[Transcribed page contents]
----------------------------------------
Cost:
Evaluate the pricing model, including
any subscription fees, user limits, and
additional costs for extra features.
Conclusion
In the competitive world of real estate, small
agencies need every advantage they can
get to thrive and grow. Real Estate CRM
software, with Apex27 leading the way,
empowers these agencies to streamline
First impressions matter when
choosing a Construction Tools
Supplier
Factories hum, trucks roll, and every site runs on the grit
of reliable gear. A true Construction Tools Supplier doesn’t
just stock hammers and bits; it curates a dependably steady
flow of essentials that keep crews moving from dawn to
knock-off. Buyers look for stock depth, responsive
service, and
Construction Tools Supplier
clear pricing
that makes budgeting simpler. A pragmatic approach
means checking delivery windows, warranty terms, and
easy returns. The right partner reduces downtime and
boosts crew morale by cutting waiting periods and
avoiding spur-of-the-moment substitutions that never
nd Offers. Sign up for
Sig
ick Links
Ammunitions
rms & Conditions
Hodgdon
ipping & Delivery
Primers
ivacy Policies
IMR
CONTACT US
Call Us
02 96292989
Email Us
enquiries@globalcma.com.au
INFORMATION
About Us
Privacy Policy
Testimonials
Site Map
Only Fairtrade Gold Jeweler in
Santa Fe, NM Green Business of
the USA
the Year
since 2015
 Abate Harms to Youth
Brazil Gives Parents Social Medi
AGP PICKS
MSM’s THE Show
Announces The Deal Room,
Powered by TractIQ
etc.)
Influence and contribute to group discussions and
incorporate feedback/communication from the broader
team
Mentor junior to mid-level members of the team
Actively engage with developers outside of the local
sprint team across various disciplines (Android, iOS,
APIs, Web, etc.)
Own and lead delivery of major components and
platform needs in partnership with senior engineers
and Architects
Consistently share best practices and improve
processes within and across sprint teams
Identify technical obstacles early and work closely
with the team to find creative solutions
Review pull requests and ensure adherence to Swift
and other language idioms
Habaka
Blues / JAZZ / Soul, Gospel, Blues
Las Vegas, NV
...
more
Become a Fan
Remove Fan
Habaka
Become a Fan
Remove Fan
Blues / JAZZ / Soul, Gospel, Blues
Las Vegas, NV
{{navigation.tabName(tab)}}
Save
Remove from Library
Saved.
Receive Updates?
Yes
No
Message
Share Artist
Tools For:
----------------------------------------
Your assignment:
The answer must be a word-for-word reproduction of every record above.

Output of the exercise:
Cost:
Evaluate the pricing model, including
any subscription fees, user limits, and
additional costs for extra features.
Conclusion
In the competitive world of real estate, small
agencies need every advantage they can
get to thrive and grow. Real Estate CRM
software, with Apex27 leading the way,
empowers these agencies to streamline
First impressions matter when
choosing a Construction Tools
Supplier
Factories hum, trucks roll, and every site runs on the grit
of reliable gear. A true Construction Tools Supplier doesn’t
just stock hammers and bits; it curates a dependably steady
flow of essentials that keep crews moving from dawn to
knock-off. Buyers look for stock depth, responsive
service, and
Construction Tools Supplier
clear pricing
that makes budgeting simpler. A pragmatic approach
means checking delivery windows, warranty terms, and
easy returns. The right partner reduces downtime and
boosts crew morale by cutting waiting periods and
avoiding spur-of-the-moment substitutions that never
nd Offers. Sign up for
Sig
ick Links
Ammunitions
rms & Conditions
Hodgdon
ipping & Delivery
Primers
ivacy Policies
IMR
CONTACT US
Call Us
02 96292989
Email Us
enquiries@globalcma.com.au
INFORMATION
About Us
Privacy Policy
Testimonials
Site Map
Only Fairtrade Gold Jeweler in
Santa Fe, NM Green Business of
the USA
the Year
since 2015
 Abate Harms to Youth
Brazil Gives Parents Social Medi
AGP PICKS
MSM’s THE Show
Announces The Deal Room,
Powered by TractIQ
etc.)
Influence and contribute to group discussions and
incorporate feedback/communication from the broader
team
Mentor junior to mid-level members of the team
Actively engage with developers outside of the local
sprint team across various disciplines (Android, iOS,
APIs, Web, etc.)
Own and lead delivery of major components and
platform needs in partnership with senior engineers
and Architects
Consistently share best practices and improve
processes within and across sprint teams
Identify technical obstacles early and work closely
with the team to find creative solutions
Review pull requests and ensure adherence to Swift
and other language idioms
Habaka
Blues / JAZZ / Soul, Gospel, Blues
Las Vegas, NV
...
more
Become a Fan
Remove Fan
Habaka
Become a Fan
Remove Fan
Blues / JAZZ / Soul, Gospel, Blues
Las Vegas, NV
{{navigation.tabName(tab)}}
Save
Remove from Library
Saved.
Receive Updates?
Yes
No
Message
Share Artist
Tools For:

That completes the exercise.